With the foundations of our project set, this first post seeks to demonstrate the reason for choosing Bayesian Inference as our probabilistic framework.
What is Probability?
When we say probability, at least in terms of this project in general and events wagering in particular, what we mean is:
“How certain (or uncertain) are we that a given outcome will occur?”
That is, without knowing what the future holds, how do we assign a value to our belief that a given outcome will occur?
A probability of 0 means that we are certain that an outcome has no chance of occurring, while a probability of 1 means that we are certain that an outcome has an absolute chance of occurring.
It’s a bit like this:
Most of what we experience in life isn’t all the way in the red toward 0 nor all the way to the right at 1. It’s somewhere in between.
But where, exactly?
Classical Probability and Poor Inferences
When we think of probability generally, six-sided dice and coins come most frequently to mind and are used very liberally to demonstrate examples of probability.
We assume that rolling a 6 on a six-side die is 1/6 and that getting a heads on a coin flip is 1/2.
These are true for the purposes of those thought experiments.
We might be tempted to extend these thought experiments further and apply them to the case of assigning probabilities to a two-player, winner-take-all game like a trading card game (TCG).
If Player A has played 1,000 games and we know that he or she has won 759 of those games, we might say that the probability that Player A win the 1,001st game is 0.759.
That would be a false assumption.
What this simple model lacks is conditionality.
In the 1,001st game, Player A will not play against some long-run average player under some long-run average conditions, but against a particular player under particular conditions.
What’s more, Player A may never have played this theoretical 1,001st opponent before and may never have seen this opponent’s strategy.

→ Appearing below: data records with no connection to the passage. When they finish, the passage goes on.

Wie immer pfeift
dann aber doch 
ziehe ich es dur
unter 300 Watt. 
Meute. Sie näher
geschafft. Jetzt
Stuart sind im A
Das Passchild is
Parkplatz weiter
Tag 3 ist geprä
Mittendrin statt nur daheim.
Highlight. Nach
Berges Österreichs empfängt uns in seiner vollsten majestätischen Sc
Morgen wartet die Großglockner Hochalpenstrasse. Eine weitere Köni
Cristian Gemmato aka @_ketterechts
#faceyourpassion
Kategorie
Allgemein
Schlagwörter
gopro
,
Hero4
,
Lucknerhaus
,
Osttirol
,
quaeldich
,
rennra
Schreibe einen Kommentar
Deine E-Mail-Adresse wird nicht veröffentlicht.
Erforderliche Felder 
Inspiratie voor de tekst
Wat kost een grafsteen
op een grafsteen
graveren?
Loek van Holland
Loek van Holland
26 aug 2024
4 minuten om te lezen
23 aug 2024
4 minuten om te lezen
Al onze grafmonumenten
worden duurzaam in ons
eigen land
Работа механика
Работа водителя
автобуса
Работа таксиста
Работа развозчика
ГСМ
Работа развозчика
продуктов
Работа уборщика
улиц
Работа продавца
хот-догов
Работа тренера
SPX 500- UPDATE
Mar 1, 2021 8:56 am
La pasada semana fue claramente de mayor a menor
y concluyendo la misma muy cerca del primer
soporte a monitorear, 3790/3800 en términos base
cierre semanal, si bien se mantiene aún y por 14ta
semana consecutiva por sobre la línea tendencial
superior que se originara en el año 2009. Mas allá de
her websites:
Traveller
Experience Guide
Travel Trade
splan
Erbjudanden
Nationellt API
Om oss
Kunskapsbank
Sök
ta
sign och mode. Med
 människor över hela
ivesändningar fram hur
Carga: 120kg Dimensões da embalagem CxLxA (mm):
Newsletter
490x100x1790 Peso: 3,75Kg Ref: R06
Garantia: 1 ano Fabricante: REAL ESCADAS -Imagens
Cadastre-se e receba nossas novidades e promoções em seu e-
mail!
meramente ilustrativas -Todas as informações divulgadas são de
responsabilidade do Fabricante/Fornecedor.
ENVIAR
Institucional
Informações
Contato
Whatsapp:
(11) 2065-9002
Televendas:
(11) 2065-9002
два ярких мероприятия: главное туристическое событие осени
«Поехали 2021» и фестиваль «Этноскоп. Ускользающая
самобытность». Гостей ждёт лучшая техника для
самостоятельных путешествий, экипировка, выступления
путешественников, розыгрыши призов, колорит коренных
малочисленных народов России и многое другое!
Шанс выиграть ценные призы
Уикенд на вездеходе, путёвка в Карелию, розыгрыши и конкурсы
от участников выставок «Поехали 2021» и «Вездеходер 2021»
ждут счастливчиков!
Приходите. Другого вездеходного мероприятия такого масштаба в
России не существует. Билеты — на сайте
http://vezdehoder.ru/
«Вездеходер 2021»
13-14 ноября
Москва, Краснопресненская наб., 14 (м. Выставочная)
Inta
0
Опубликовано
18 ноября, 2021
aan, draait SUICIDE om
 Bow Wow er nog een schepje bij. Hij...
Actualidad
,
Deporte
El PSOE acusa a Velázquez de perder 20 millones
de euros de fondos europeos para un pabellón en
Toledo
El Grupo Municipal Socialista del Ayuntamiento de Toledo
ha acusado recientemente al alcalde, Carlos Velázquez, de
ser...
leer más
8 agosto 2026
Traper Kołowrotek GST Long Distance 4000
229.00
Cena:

In fact, that opponent’s strategy might be completely different from the previous 1,000 strategies Player A has encountered, and might be, something no one has ever seen or accounted for before.
What is Player A’s probability of winning now?
We must conclude that Player A’s probability of winning the 1,001st game is conditioned on these, and many more, circumstances.
Likewise, this 1,001st opponent, call him or her Player B, has a win probability that is likewise conditioned on Player A, Player A’s strategy, and the circumstances of their meeting to play.
Bayesian Inference
The only theoretical framework that allows us to assign these probabilities, in this example and the whole of this project, is Bayes Theorem.
Bayes’ Theorem states that:
[math] P(A|B)=\frac{P(A)P(B|A)}{P(B)}\ [/math]
Applied to our case, this means that the probability of Player A winning given that he or she plays against Player B, P(A|B), is equal to the probability that Player A win any match, P(A), times the probability that Player B win given that he or she plays against Player A, P(B|A), over the probability that Player B win any match, P(B).